7. Lecture 5 - Text Classification [Karl Moritz Hermann]
This lecture discusses text classification, beginning with basic classifiers, such as Naive Bayes, and progressing through to RNNs and Convolution Networks.
Reading
- Recurrent Convolutional Neural Networks for Text Classification. Lai et al. AAAI 2015.
- A Convolutional Neural Network for Modelling Sentences, Kalchbrenner et al. ACL 2014.
- Semantic compositionality through recursive matrix-vector, Socher et al. EMNLP 2012.
- Blog: Understanding Convolution Neural Networks For NLP, Denny Britz.
- Thesis: Distributional Representations for Compositional Semantics, Hermann (2014).
8. Lecture 6 - Deep NLP on Nvidia GPUs [Jeremy Appleyard]
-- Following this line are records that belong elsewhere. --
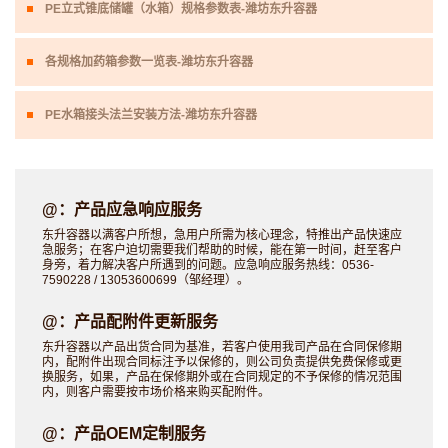
PE立式锥底储罐（水箱）规格参数表-潍坊东升容器
各规格加药箱参数一览表-潍坊东升容器
PE水箱接头法兰安装方法-潍坊东升容器
@：产品应急响应服务
东升容器以满客户所想，急用户所需为核心理念，特推出产品快速应
急服务；在客户迫切需要我们帮助的时候，能在第一时间，赶至客户
身旁，着力解决客户所遇到的问题。应急响应服务热线：0536-
7590228 / 13053600699（邹经理）。
@：产品配附件更新服务
东升容器以产品出货合同为基准，若客户使用我司产品在合同保修期
内，配附件出现合同标注予以保修的，则公司负责提供免费保修或更
换服务，如果，产品在保修期外或在合同规定的不予保修的情况范围
内，则客户需要按市场价格来购买配附件。
@：产品OEM定制服务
This lecture introduces Graphical Processing Units (GPUs) as an alternative to CPUs for executing Deep Learning algorithms. The strengths and weaknesses of GPUs are discussed as well as the importance of understanding how memory bandwidth and computation impact throughput for RNNs.
Reading
- Optimizing Performance of Recurrent Neural Networks on GPUs. Appleyard et al., arXiv 2016.
- Persistent RNNs: Stashing Recurrent Weights On-Chip, Diamos et al., ICML 2016
- Efficient softmax approximation for GPUs. Grave et al., arXiv 2016.
9. Lecture 7 - Conditional Language Models [Chris Dyer]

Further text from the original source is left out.